Cooking tip: An immersion blender is really essential for making soups, sauces and other recipes similar to our red Shishito pepper soup.
An immersion blender allows you to leave all of your ingredients in place in your pot rather than transferring them back and forth between a food processor. This saves a ton of time and reduces the likelihood of you getting burned. We use and recommend the Swiss-made Bamix immersion blender.
Recipe: Savory Red Shishito Pepper Soup
Red Shishito Pepper Soup
A delicious summer soup made from the famed Japanese Shishito pepper. This recipe is best made with the fully ripened red Shishito peppers rather than the unripe green peppers, which are popular in other recipes.
- 1 lb red Shishito peppers de-stemmed
- 1 tbsp whole coriander seed
- 1 medium onion diced
- 4 garlic cloves minced
- 1-2 Tbsp high heat cooking oil like grape seed oil or sunflower oil
- 1/2 c whole grass milk
- 2 c veggie broth
- garnish: shredded organic cheddar cheese + diced onion greens to taste
Remove stems from Shishito peppers with a knife.
Chop onion and mince garlic - set aside.
Toast coriander seeds in a dry cast iron or wok. Once they begin to pop and have a deeply aromatic smell, remove them and coarsely grind using a mortar and pestle. The coriander seeds are important to this recipe and add a wonderful layer of flavor nuance and complexity.
Add oil to wok or cast iron. Get it hot - just before smoking, add peppers. You want the peppers to blister (have black spots where the skin is raised). Stir peppers every 15-30 seconds.

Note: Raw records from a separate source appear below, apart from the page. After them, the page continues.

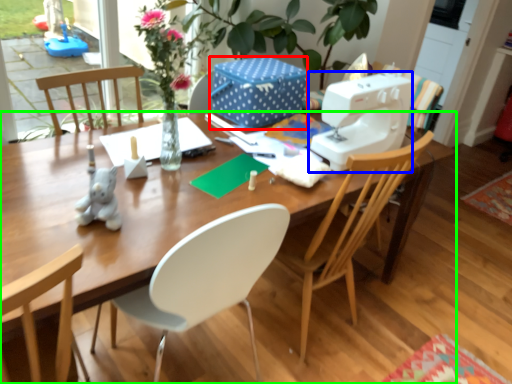 Question: Which object is positioned farthest from box (highlighted by a red box)? Select from sewing machine (highlighted by a blue box) and desk (highlighted by a green box).

Choices:
 (A) sewing machine
 (B) desk

Answer: (B) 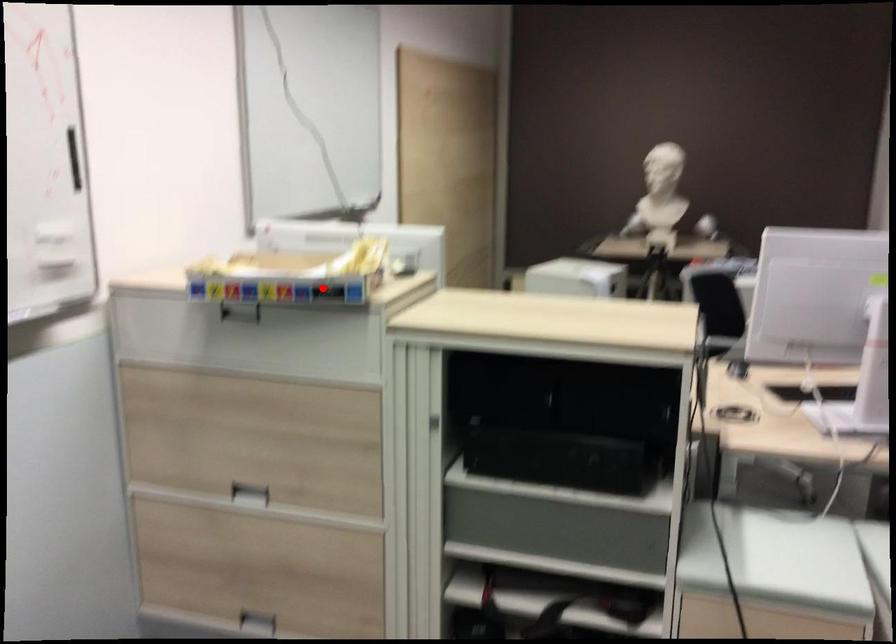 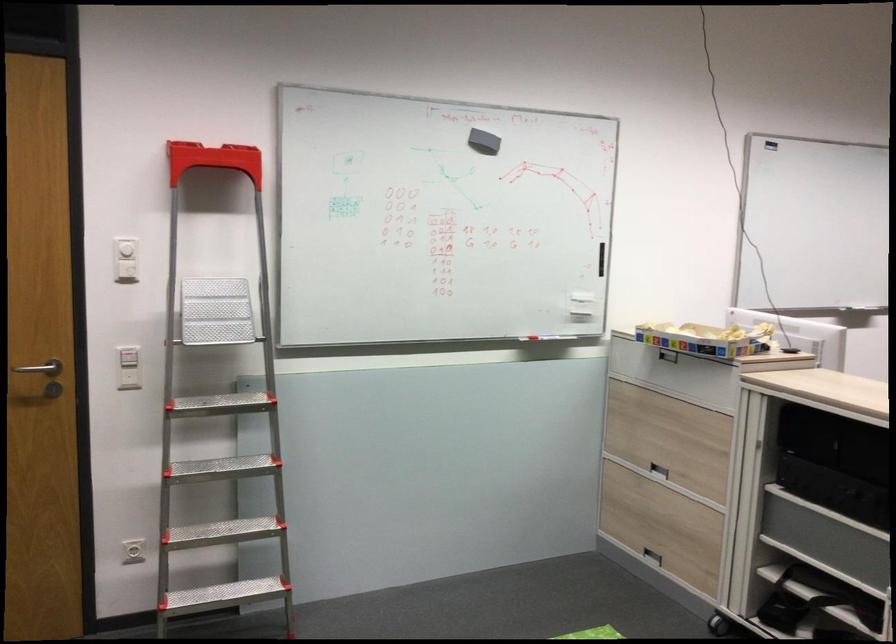 Question: I am providing you with two images of the same scene from different viewpoints. Given a red point in image1, look at the same physical point in image2. Is it:

Choices:
 (A) Closer to the viewpoint
 (B) Farther from the viewpoint

Answer: (B) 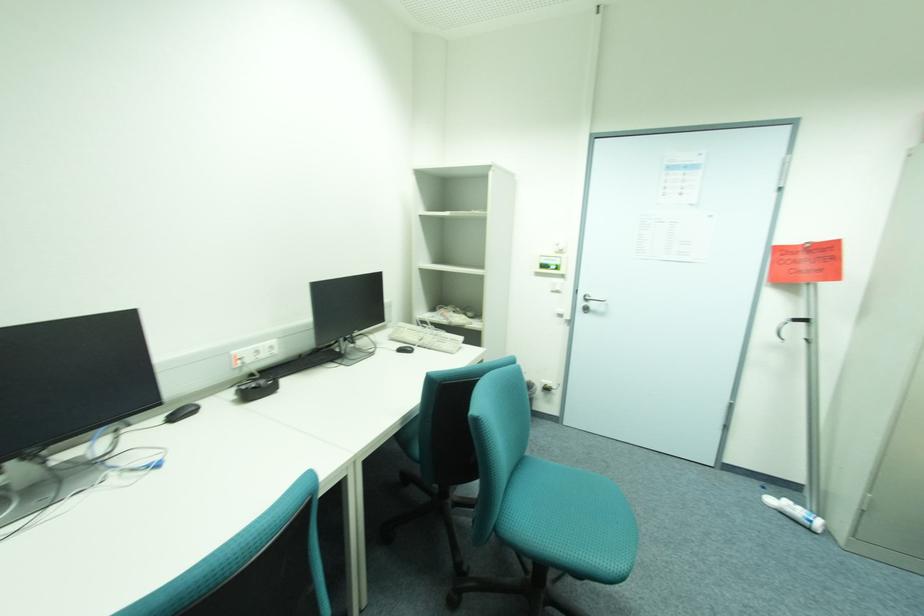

Once peppers are soft and are starting to blister (3-5 minutes), add the onions & sauté together for 5 minutes.
Add toasted coriander and 1 tsp more of oil.
Add the garlic and sauté for another minute.
Remove from heat.
Add broth, shave of horseradish (optional), and milk. Immersion blend until soup texture is smooth and creamy.

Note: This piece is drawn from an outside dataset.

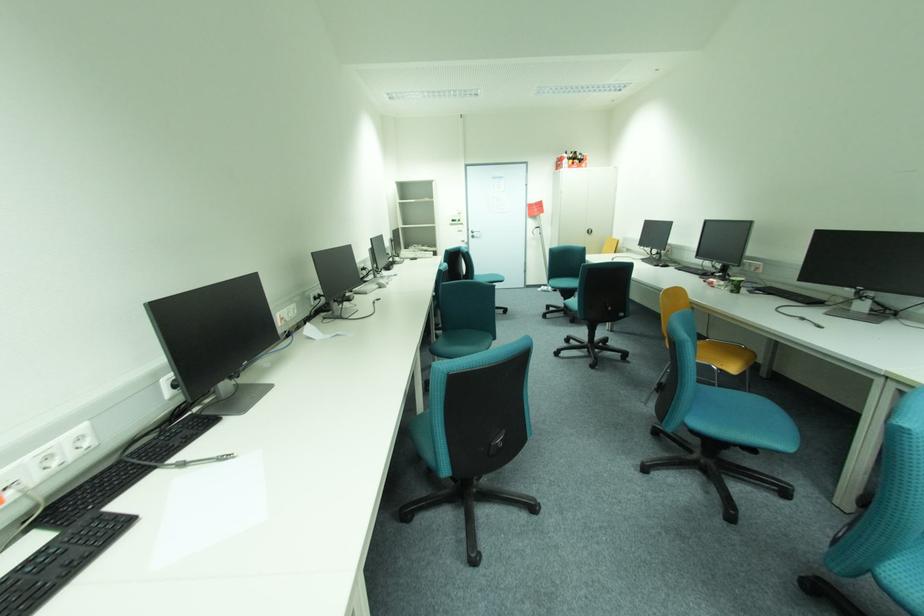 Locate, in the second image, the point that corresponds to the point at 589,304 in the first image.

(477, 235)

Ladle soup into bowls. Garnish with shredded cheddar cheese & green onions. Serve with tortilla chips.
*We also like to use pipicha as a garnish on this recipe. Pipicha is an herb native to Mexico with a cilantro-like flavor profile. It can be difficult to find pipicha at a grocery store; that's why we grow ours in our garden.
We hope you love this shishito pepper recipe as much as we do!